Chantal Jaquet, Sub specie æternitatis - Étude des concepts de temps, durée et éternité chez Spinoza, Classiques Garnier, 2016, lu par Eric Delassus

Quels sont les rapports entre la durée et l’éternité dans la pensée spinoziste ? Le livre de Chantal Jaquet, Sub Sub specie aeternitatisspecie æternitatis – Étude des concepts de temps, durée et éternité chez Spinoza, répond à cette question en montrant et en démontrant comment l’esprit peut concevoir l’existence actuelle des choses de manière spatio-temporelle selon la durée et sub specie æternitatis.
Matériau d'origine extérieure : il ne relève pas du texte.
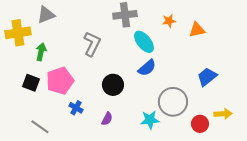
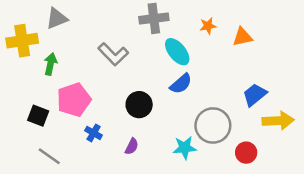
gray L-shape: (92, 44) -> (113, 54), turned 110
black square: (31, 83) -> (38, 116), moved
yellow arrow: (223, 114) -> (278, 121), moved, size x1.4

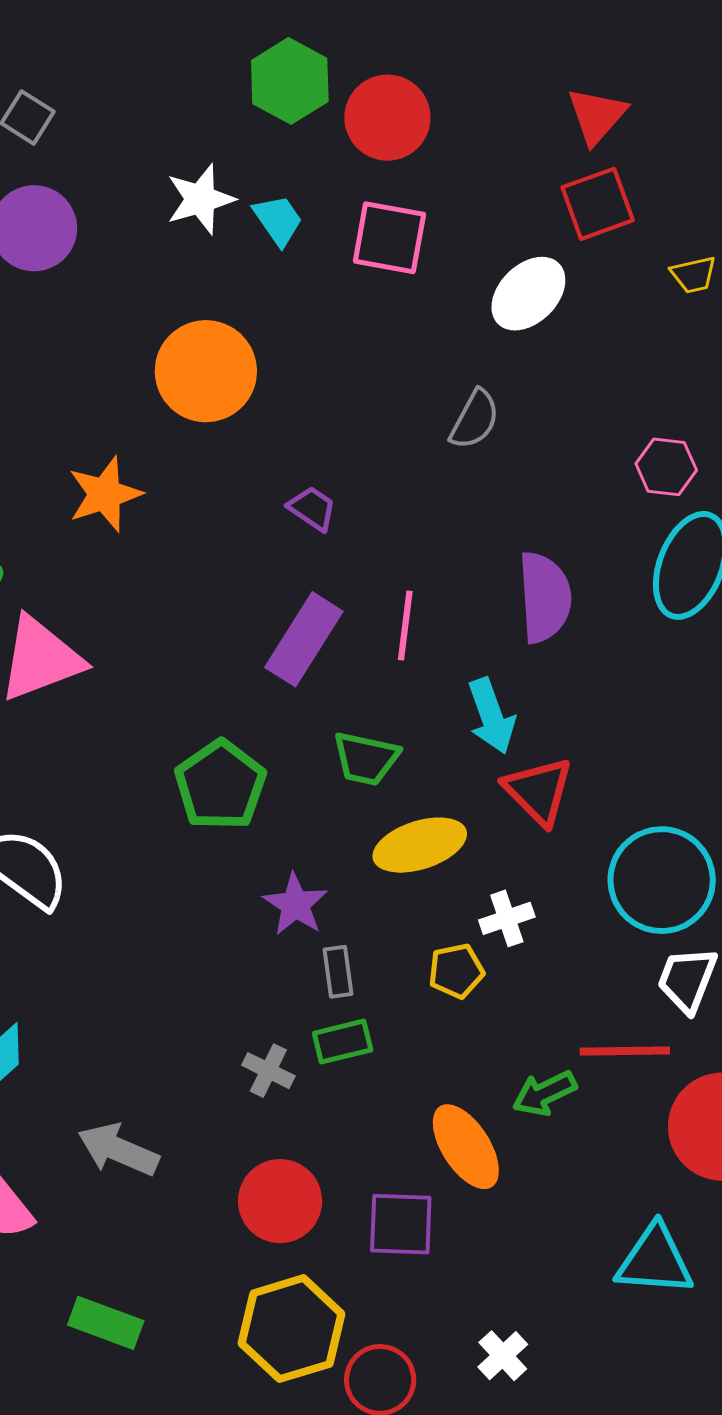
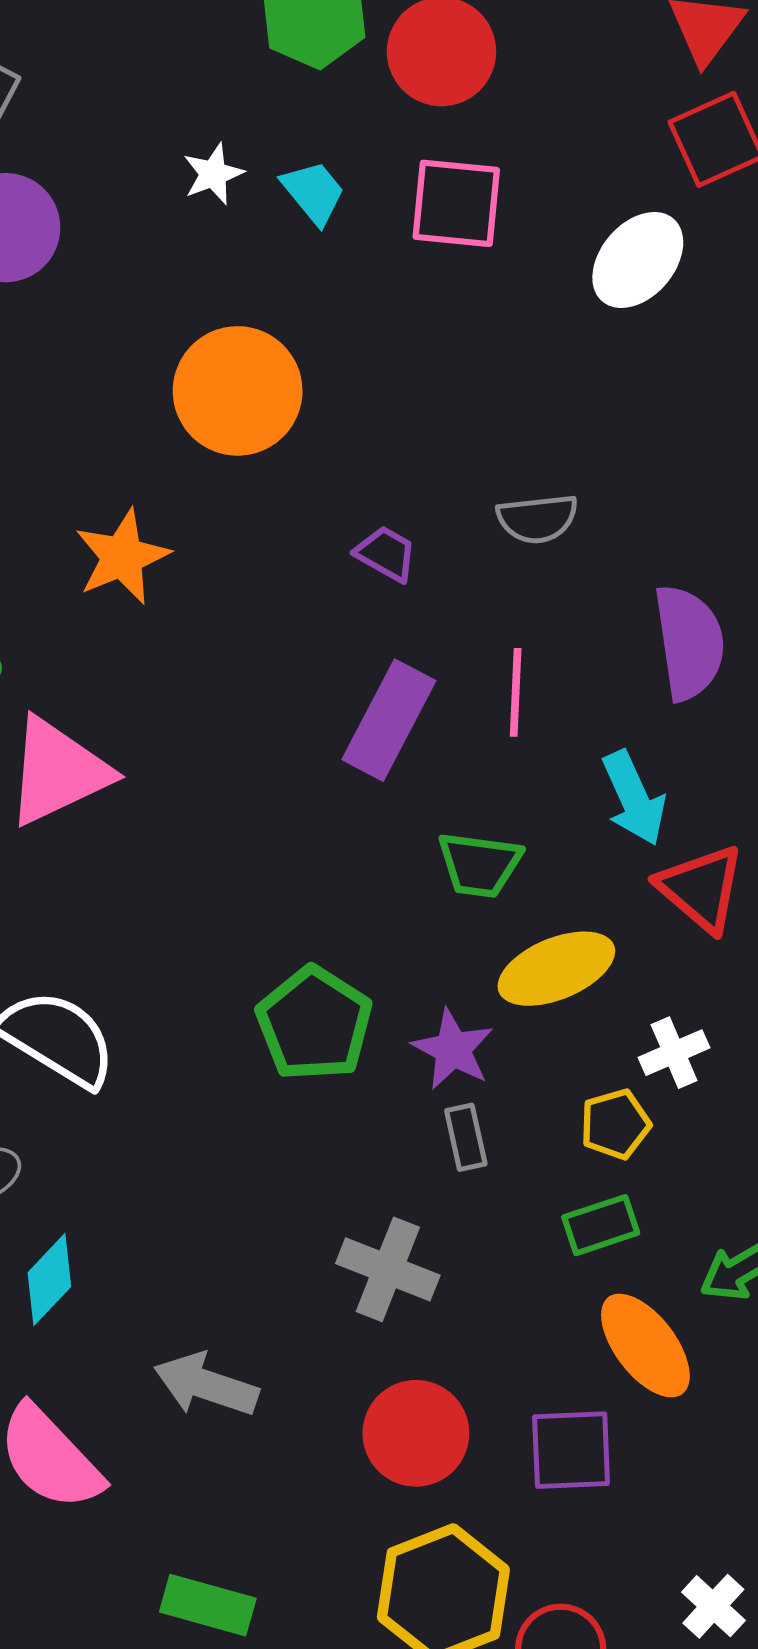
white star: (200, 199) -> (213, 174), size x0.7
gray semicircle: (475, 419) -> (537, 519), moved, turned 60
green pentagon: (220, 785) -> (314, 1024), moved
purple star: (295, 904) -> (453, 1049), moved
green rectangle: (343, 1042) -> (601, 1225), moved
gray cross: (268, 1071) -> (388, 1269), size x1.5

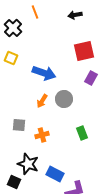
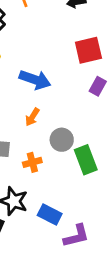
gray circle: (64, 99) -> (62, 140), moved
green rectangle: (82, 133) -> (86, 160), size x1.5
La traduction de cette expression est cependant difficile et pose le problème de savoir comment les modes finis peuvent partager l’éternité avec Dieu qui existe nécessairement alors qu’eux ne jouissent que d’une nécessité d’exister. La question de l’articulation entre durée et éternité est donc abordée ici comme une porte d’entrée pour mieux comprendre le rapport entre la substance et ses modes. Cette question n’est pas sans incidences sur le plan éthique puisqu’elle permet de mieux comprendre le rapport entre les lois éternelles et les enseignements temporaires de la religion, ainsi que la nature du lien entre la joie, qui s’inscrit dans la durée en tant que passage d’une perfection moindre à une perfection plus grande, et la béatitude qui est la perfection même et provient de l’accès à l’éternité par la puissance de l’entendement.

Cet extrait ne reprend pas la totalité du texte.